Tuttavia, a guardare i pezzi andati in mostra quest’anno a New York, in grandissima parte conservati nel Musée des Arts decoratifs e in piccola parte provenienti da musei statunitensi, appare subito chiarissimo che gli artisti e gli artigiani cinesi raggiunsero anche in questa tecnica dei livelli qualitativi ineguagliabili. Gli oggetti sono, è vero, di una policromia non certo moderata, ma gli accostamenti sono di grande raffinatezza e le forme molto eleganti nella loro classicità. Così, si può ben dire che questa mostra contribuirà di certo a rendere ulteriormente giusto merito a questa forma d’arte della Cina.

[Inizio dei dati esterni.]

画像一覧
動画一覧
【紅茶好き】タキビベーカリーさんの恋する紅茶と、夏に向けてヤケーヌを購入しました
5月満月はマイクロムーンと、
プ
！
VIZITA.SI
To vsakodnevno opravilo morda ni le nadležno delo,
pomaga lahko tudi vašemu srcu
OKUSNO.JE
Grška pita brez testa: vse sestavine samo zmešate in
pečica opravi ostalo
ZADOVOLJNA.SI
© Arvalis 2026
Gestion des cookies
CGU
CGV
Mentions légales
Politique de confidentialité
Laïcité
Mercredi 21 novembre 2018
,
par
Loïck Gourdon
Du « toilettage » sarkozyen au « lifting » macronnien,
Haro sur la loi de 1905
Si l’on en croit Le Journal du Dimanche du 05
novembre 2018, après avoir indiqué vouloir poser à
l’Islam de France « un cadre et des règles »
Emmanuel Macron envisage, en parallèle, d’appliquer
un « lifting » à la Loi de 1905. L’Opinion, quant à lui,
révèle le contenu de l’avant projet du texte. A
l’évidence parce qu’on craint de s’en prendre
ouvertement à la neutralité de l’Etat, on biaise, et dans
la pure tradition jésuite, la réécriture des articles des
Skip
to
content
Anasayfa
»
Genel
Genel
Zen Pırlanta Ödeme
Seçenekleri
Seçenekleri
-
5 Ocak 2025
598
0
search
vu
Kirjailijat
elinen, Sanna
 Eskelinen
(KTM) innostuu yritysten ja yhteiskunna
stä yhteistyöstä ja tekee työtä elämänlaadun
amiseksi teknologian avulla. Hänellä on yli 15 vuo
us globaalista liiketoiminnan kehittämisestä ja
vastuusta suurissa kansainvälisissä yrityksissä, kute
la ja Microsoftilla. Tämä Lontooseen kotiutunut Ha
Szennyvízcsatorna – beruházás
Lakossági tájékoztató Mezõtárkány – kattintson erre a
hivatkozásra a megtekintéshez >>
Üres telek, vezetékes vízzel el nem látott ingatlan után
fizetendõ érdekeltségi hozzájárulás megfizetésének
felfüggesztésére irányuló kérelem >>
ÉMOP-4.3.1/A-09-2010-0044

In conclusione, vorrei segnalare che smalti cloisonné cinesi si trovano in molti musei italiani, ma in genere si tratta sempre di pochi pezzi in contenitori di più ampio respiro. L’unica collezione che io conosca, che tale si possa dire, si trova nel Museo Duca di Martina nella Villa Floridiana di Napoli, conosciuto invero soprattutto per la sua bellissima raccolta di porcellane cinesi e giapponesi. La raccolta di cloisonné del museo napoletano, pubblicata a suo tempo in una monografia da Lucia Caterina, si caratterizza per una certa varietà di forme e decori, abbracciando un periodo di tempo che va dall’inizio della dinastia Ming alla fine di quella Qing. Vale la pena di visitarlo se si vuole avere un’idea sull’artisticità degli smalti cinesi.